Dr Julie Smith

BEc(Hons)/BA (Asian Studies), PhD (Economics) 

T: +61 4 1609 9630
E: Julie.Smith@anu.edu.au julie.smith@alumni.edu.au 

Dr Smith is an Honorary Associate Professor and awarded ARC Future Fellow at the Research School of Population Health, ANU.  She is also an Fellow at the Crawford School of Public Policy's Tax and Transfer Policy Institute. 

Her PhD was awarded by the ANU in 2002, supported by an Australian Postgraduate Award. She won an ARC Postdoctoral Fellowship in 2004. From 2004 to 2014, Dr Smith held research appointments at the Australian Centre for Economic Research on Health (ANU College of Medicine, Biology and Environment). In 2015 she was appointed as Associate Professor at the Menzies Centre for Health Policy in the College of Asia and Pacific, School of Regulation and Global Governance.

Her research has focussed on the economics of breastfeeding and regulation of markets in mothers' milk, and gender analysis of Australia's taxation and fiscal policies. She has published over 60 research articles in health, nutrition and economics journals, as well as two books (Taxing Popularity and Gambling Taxation in Australia) and several book chapters.

Dr Smith was lead CI on ARC funded research projects on the economics of breastfeeding and markets in mothers milk, surveying maternal time use and breastfeeding support in workplaces and childcare. She has been a chief investigator on an NHMRC smoking cessation RCT. 
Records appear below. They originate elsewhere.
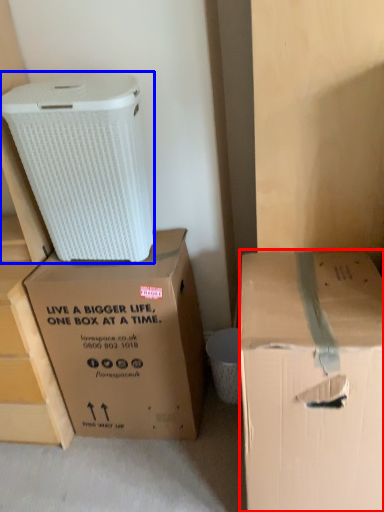 Question: Which object is further to the camera taking this photo, box (highlighted by a red box) or cardboard box (highlighted by a blue box)?

Choices:
 (A) box
 (B) cardboard box

Answer: (B) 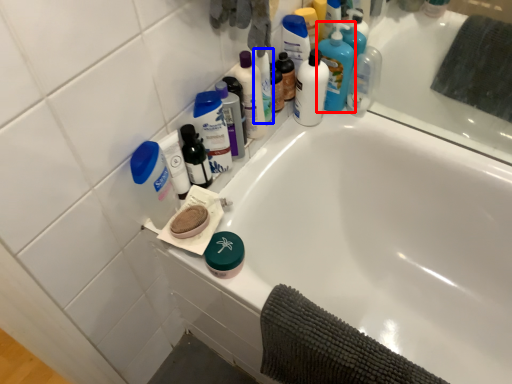 Question: Which object is further to the camera taking this photo, cleaning product (highlighted by a red box) or cleaning product (highlighted by a blue box)?

Choices:
 (A) cleaning product
 (B) cleaning product

Answer: (A) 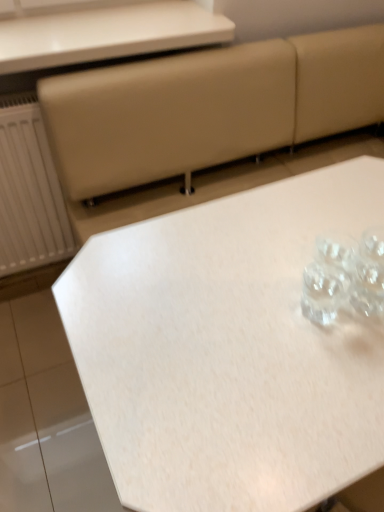 Question: Considering the relative sizes of white glossy table at upper center, marked as the first table in a top-to-bottom arrangement, and white matte table at center, the 1th table when ordered from bottom to top, in the image provided, is white glossy table at upper center, marked as the first table in a top-to-bottom arrangement, thinner than white matte table at center, the 1th table when ordered from bottom to top,?

Choices:
 (A) no
 (B) yes

Answer: (B)

Question: From the image's perspective, is white glossy table at upper center, marked as the first table in a top-to-bottom arrangement, above white matte table at center, the 1th table when ordered from bottom to top?

Choices:
 (A) yes
 (B) no

Answer: (A)

Question: Is white glossy table at upper center, marked as the first table in a top-to-bottom arrangement, positioned far away from white matte table at center, the 1th table when ordered from bottom to top?

Choices:
 (A) yes
 (B) no

Answer: (B)

Question: Can you see white glossy table at upper center, placed as the second table when sorted from bottom to top, touching white matte table at center, acting as the 2th table starting from the top?

Choices:
 (A) no
 (B) yes

Answer: (A)

Question: From the image's perspective, is white glossy table at upper center, marked as the first table in a top-to-bottom arrangement, beneath white matte table at center, acting as the 2th table starting from the top?

Choices:
 (A) no
 (B) yes

Answer: (A)

Question: Does white glossy table at upper center, placed as the second table when sorted from bottom to top, contain white matte table at center, the 1th table when ordered from bottom to top?

Choices:
 (A) no
 (B) yes

Answer: (A)

Question: Considering the relative positions of white matte table at center, acting as the 2th table starting from the top, and white glossy table at upper center, marked as the first table in a top-to-bottom arrangement, in the image provided, is white matte table at center, acting as the 2th table starting from the top, in front of white glossy table at upper center, marked as the first table in a top-to-bottom arrangement,?

Choices:
 (A) yes
 (B) no

Answer: (A)

Question: Considering the relative positions of white matte table at center, acting as the 2th table starting from the top, and white glossy table at upper center, marked as the first table in a top-to-bottom arrangement, in the image provided, is white matte table at center, acting as the 2th table starting from the top, to the left of white glossy table at upper center, marked as the first table in a top-to-bottom arrangement, from the viewer's perspective?

Choices:
 (A) no
 (B) yes

Answer: (A)

Question: From the image's perspective, is white matte table at center, the 1th table when ordered from bottom to top, below white glossy table at upper center, placed as the second table when sorted from bottom to top?

Choices:
 (A) no
 (B) yes

Answer: (B)

Question: Can you confirm if white matte table at center, the 1th table when ordered from bottom to top, is shorter than white glossy table at upper center, marked as the first table in a top-to-bottom arrangement?

Choices:
 (A) yes
 (B) no

Answer: (B)

Question: Is white glossy table at upper center, marked as the first table in a top-to-bottom arrangement, completely or partially inside white matte table at center, the 1th table when ordered from bottom to top?

Choices:
 (A) yes
 (B) no

Answer: (B)

Question: Can you confirm if white matte table at center, the 1th table when ordered from bottom to top, is bigger than white glossy table at upper center, marked as the first table in a top-to-bottom arrangement?

Choices:
 (A) no
 (B) yes

Answer: (B)

Question: Is point (188, 209) positioned closer to the camera than point (114, 53)?

Choices:
 (A) farther
 (B) closer

Answer: (B) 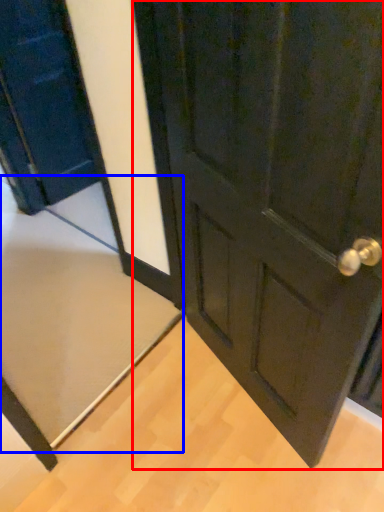 Question: Which object appears farthest to the camera in this image, door (highlighted by a red box) or doormat (highlighted by a blue box)?

Choices:
 (A) door
 (B) doormat

Answer: (B) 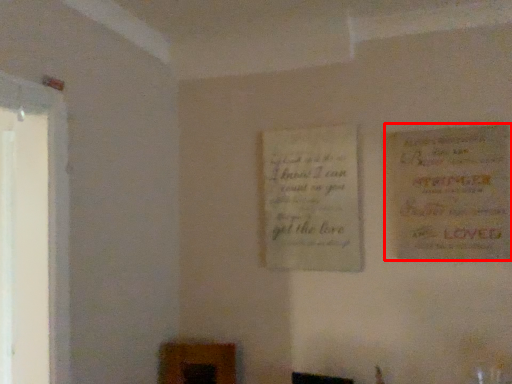 Question: In this image, where is poster (annotated by the red box) located relative to poster?

Choices:
 (A) left
 (B) right

Answer: (B) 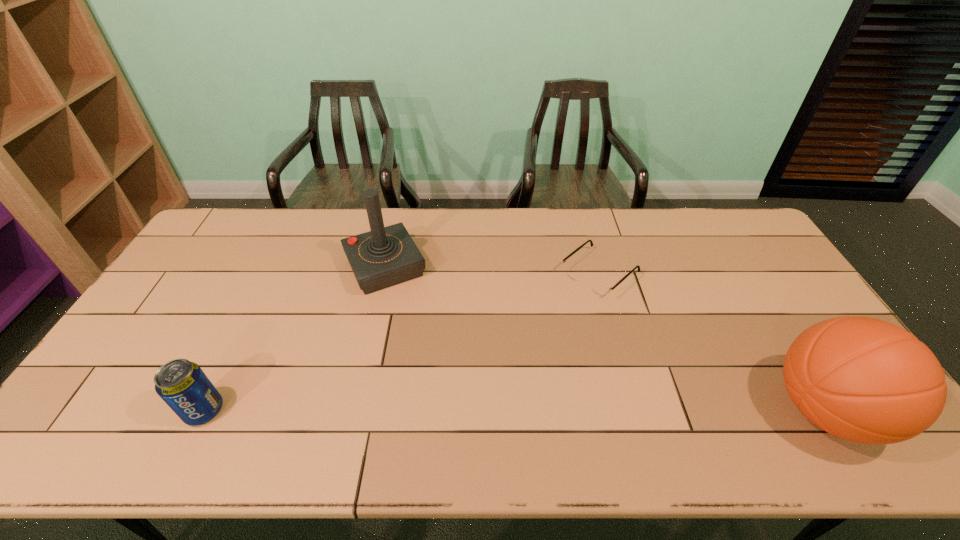 Identify the location of the second shortest object. The width and height of the screenshot is (960, 540). (184, 387).

At what (x,y) coordinates should I click in order to perform the action: click on the leftmost object. Please return your answer as a coordinate pair (x, y). The width and height of the screenshot is (960, 540). Looking at the image, I should click on (184, 387).

Identify the location of basketball. This screenshot has width=960, height=540. (x=865, y=380).

Find the location of a particular element. The width and height of the screenshot is (960, 540). the second object from left to right is located at coordinates (385, 256).

Where is `the third object from left to right`? The image size is (960, 540). the third object from left to right is located at coordinates (597, 287).

Where is `spectacles`? This screenshot has height=540, width=960. spectacles is located at coordinates (597, 287).

The height and width of the screenshot is (540, 960). I want to click on vacant position located on the back of the leftmost object, so click(x=237, y=343).

This screenshot has height=540, width=960. I want to click on free spot located on the back of the basketball, so pyautogui.click(x=751, y=288).

Where is `vacant space located on the rectangular base of the second object from left to right`? The height and width of the screenshot is (540, 960). vacant space located on the rectangular base of the second object from left to right is located at coordinates (428, 352).

Find the location of a particular element. vacant space situated 0.110m on the rectangular base of the second object from left to right is located at coordinates click(412, 319).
Dr Smith has been an expert advisor on economic aspects of breastfeeding to the WHO and the US Department of Health and Human Services, and led a consultancy for WHO on marketing of commercial complementary foods for infants and young children. She also led the evidence check commissioned by the Australian Department of Health for the 2019 Australian National Breastfeeding Strategy. 

Her invited expertise has contributed to several public inquiries including on breastfeeding, paid maternity leave, gambling taxation, land tenures, taxation policy and tax expenditures reporting.
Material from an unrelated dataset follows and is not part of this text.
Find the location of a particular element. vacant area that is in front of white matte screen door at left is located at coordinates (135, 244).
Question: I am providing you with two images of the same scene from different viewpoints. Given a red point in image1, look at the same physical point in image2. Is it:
She served as an honorary tax policy advisor to ACOSS since 1999, as honorary national treasurer of the ABA from 2002-2007, and as an advisor to IBFAN and WABA. She is an editorial board member of the International Breastfeeding Journal and served on the ILCA Research Committee.
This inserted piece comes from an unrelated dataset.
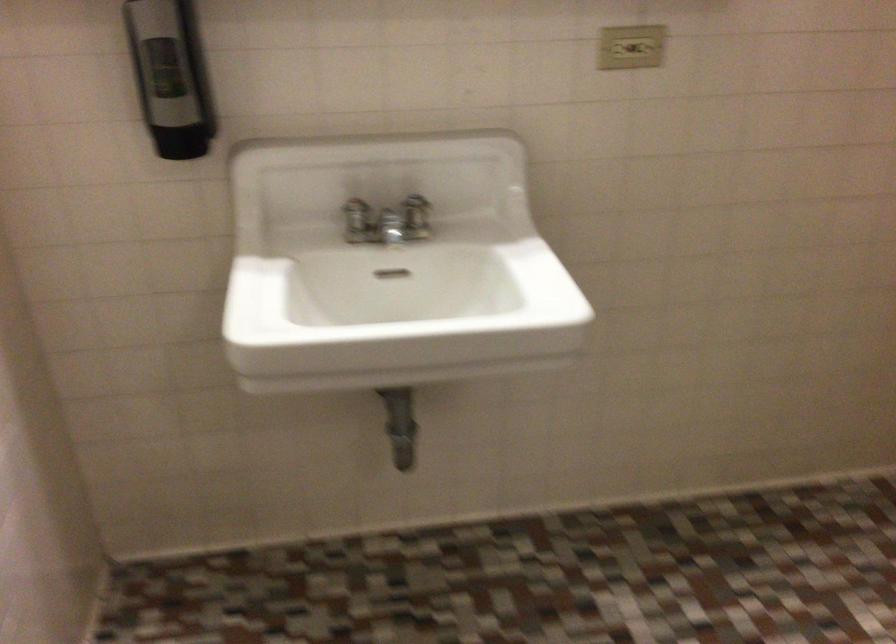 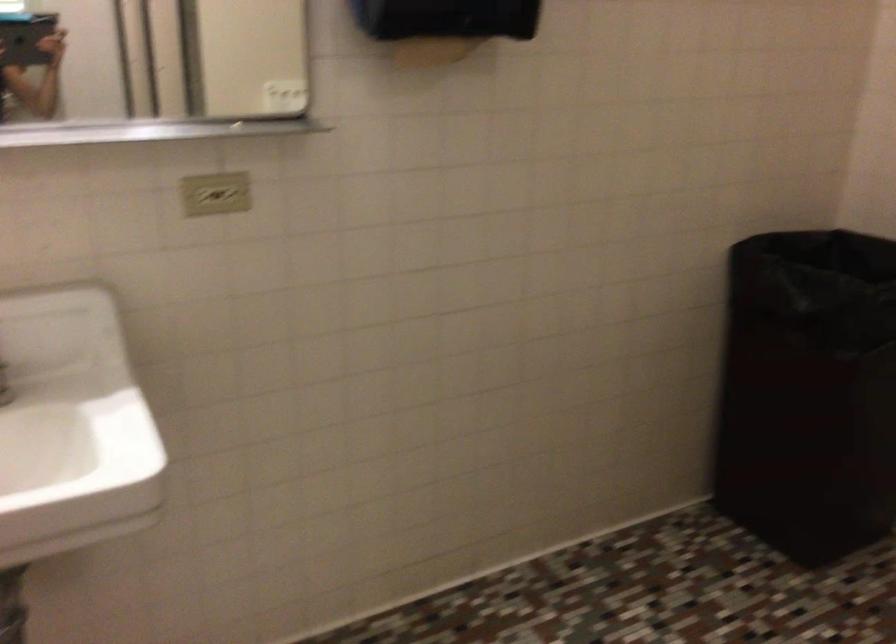 Question: How did the camera likely rotate?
She held appointments at the ANU Research School of Social Sciences and Centre for International and Public Law from 1992.

She was previously a senior economist in the Australian and New Zealand treasuries, Commonwealth Departments of Finance, Environment, and Prime Minister and Cabinet, and in the Parliamentary Library Research Service.

Research interests

Main research interests: feminist economics, labor economics, health economics, maternal and child health and public health, public finance and public policy including;

  • National accounting treatment of non-market economic production
  • Economic valuation of breastfeeding and human milk
  • Markets, exchange and trading of mothers milk, and regulation of markets and marketing of food for infants and young children
  • Gender budgeting, Health care financing, Federalism and health policy, Cost benefit and cost effectiveness analysis, 
  • Economics of work and breastfeeding, Maternal time use especially time use of new mothers, Breastfeeding friendly environments (hospitals, workplaces and childcare)
  • Australian tax policy history, Fiscal federalism and horizontal equalisation, Taxation of families and children, Gambling taxation, Taxation of charities, Tax expenditures (superannuation, health insurance etc)
  • Smoking cessation and tobacco control, including of tobacco marketing  

Professional memberships

  • International Association for Research in Income and Wealth (IARIW)
  • International Association of Feminist Economics (IAFFE)
  • Public Health Association of Australia (PHAA)
  • Lactation Consultants Association of Australia and New Zealand (LCANZ)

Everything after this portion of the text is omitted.